I guess assert with return 0 is enough for this case.
>
> > +}
> > +
> > /**
> > * Utility function for fiber.create and fiber.new
> > */
> > @@ -467,10 +487,18 @@ fiber_create(struct lua_State *L)
> >
> > struct fiber *f = fiber_new("lua", lua_fiber_run_f);
> > if (f == NULL) {
> > - luaL_unref(L, LUA_REGISTRYINDEX, coro_ref);
> > - luaT_error(L);
> > + /* diagnostics is set in fiber_new. */
> > + goto error;
> > }
> >
> > + struct trigger *t = malloc(sizeof(*t));
> > + if (t == NULL) {
> > + diag_set(OutOfMemory, sizeof(*t), "malloc", "t");
> > + goto error;
> > + }
> > + trigger_create(t, fiber_on_yield, NULL, (trigger_f0) free);
> > + trigger_add(&f->on_yield, t);
>
> 4. Yeah, now I understand why did you ask about when triggers are
> deleted. In this particular case there is a better option. You can
> allocate the trigger right on the stack, in lua_fiber_run_f(). This
> is the trampoline for all Lua fibers, regardless how they are
> created: via fiber.new(), or fiber.create(). You can add the trigger
> before
>
> result = luaT_call(L, lua_gettop(L) - 1, LUA_MULTRET);
>
> And remove afterwards. No need to use the heap then, nor move some
> error handling code.
Nice, thanks! I adjusted the patch, considering this point:
================================================================================
diff --git a/src/lua/fiber.c b/src/lua/fiber.c
index c79aa7c2b..f0bcc1ab7 100644
--- a/src/lua/fiber.c
+++ b/src/lua/fiber.c
@@ -437,11 +437,15 @@ static int
lua_fiber_run_f(MAYBE_UNUSED va_list ap)
{
int result;
+ struct trigger t;
struct fiber *f = fiber();
struct lua_State *L = f->storage.lua.stack;
int coro_ref = lua_tointeger(L, -1);
lua_pop(L, 1);
+ trigger_create(&t, fiber_on_yield, NULL, NULL);
+ trigger_add(&f->on_yield, &t);
result = luaT_call(L, lua_gettop(L) - 1, LUA_MULTRET);
+ trigger_clear(&t);
/*
* If fiber is not joinable
* We can unref child stack here,
@@ -487,17 +491,9 @@ fiber_create(struct lua_State *L)
struct fiber *f = fiber_new("lua", lua_fiber_run_f);
if (f == NULL) {
- /* diagnostics is set in fiber_new. */
- goto error;
- }
-
- struct trigger *t = malloc(sizeof(*t));
- if (t == NULL) {
- diag_set(OutOfMemory, sizeof(*t), "malloc", "t");
- goto error;
+ luaL_unref(L, LUA_REGISTRYINDEX, coro_ref);
+ luaT_error(L);
}
- trigger_create(t, fiber_on_yield, NULL, (trigger_f0) free);
- trigger_add(&f->on_yield, t);
/* Move the arguments to the new coro */
lua_xmove(L, child_L, lua_gettop(L));
@@ -511,13 +507,6 @@ fiber_create(struct lua_State *L)
lua_pushinteger(child_L, coro_ref);
f->storage.lua.stack = child_L;
return f;
-
-error:
- /* Release the anchored coroutine. */
- luaL_unref(L, LUA_REGISTRYINDEX, coro_ref);
- luaT_error(L);
- unreachable();
- return NULL;
}
/**
================================================================================
>
> 5. Also there is a question what will happen, if Lua is accessed from
> a fiber, created not in Lua?

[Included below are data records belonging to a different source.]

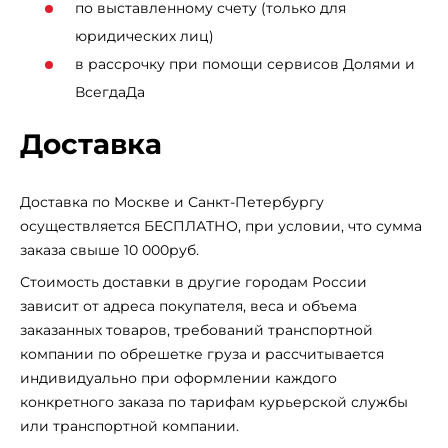
по выставленному счету (только для
юридических лиц)
в рассрочку при помощи сервисов Долями и
ВсегдаДа
Доставка
Доставка по Москве и Санкт-Петербургу
осуществляется БЕСПЛАТНО, при условии, что сумма
заказа свыше 10 000руб.
Стоимость доставки в другие городам России
зависит от адреса покупателя, веса и объема
заказанных товаров, требований транспортной
компании по обрешетке груза и рассчитывается
индивидуально при оформлении каждого
конкретного заказа по тарифам курьерской службы
или транспортной компании.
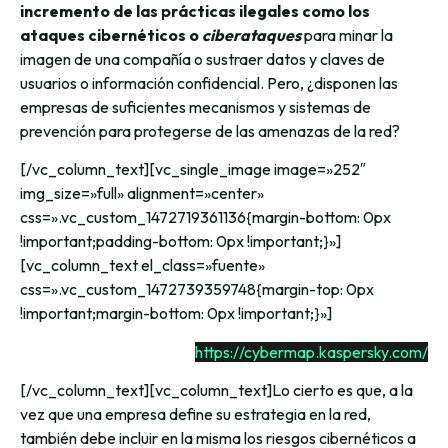
incremento de las prácticas ilegales como los
ataques cibernéticos o
ciberataques
para minar la
imagen de una compañía o sustraer datos y claves de
usuarios o información confidencial. Pero, ¿disponen las
empresas de suficientes mecanismos y sistemas de
prevención para protegerse de las amenazas de la red?
[/vc_column_text][vc_single_image image=»252″
img_size=»full» alignment=»center»
css=».vc_custom_1472719361136{margin-bottom: 0px
!important;padding-bottom: 0px !important;}»]
[vc_column_text el_class=»fuente»
css=».vc_custom_1472739359748{margin-top: 0px
!important;margin-bottom: 0px !important;}»]
https://cybermap.kaspersky.com/
[/vc_column_text][vc_column_text]Lo cierto es que, a la
vez que una empresa define su estrategia en la red,
también debe incluir en la misma los riesgos cibernéticos a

That is basically all pooled fibers,
> which serve IProto requests. See struct fiber_pool and its single
> usage place. These fibers are started from C, and may end up executing
> Lua code, if, for example, an IPROTO_CALL arrived.
>
> The same question can be applied to fibers, created from C API:
>
> API_EXPORT struct fiber *
> fiber_new(const char *name, fiber_func f);
>
> These fibers won't have the on_yield trigger, but can access Lua.
> For example, they can run Lua on_replace triggers in a space by making
> an insertion into it. Also they can access Lua API directly. By
> calling things like luaT_call() (see module.h).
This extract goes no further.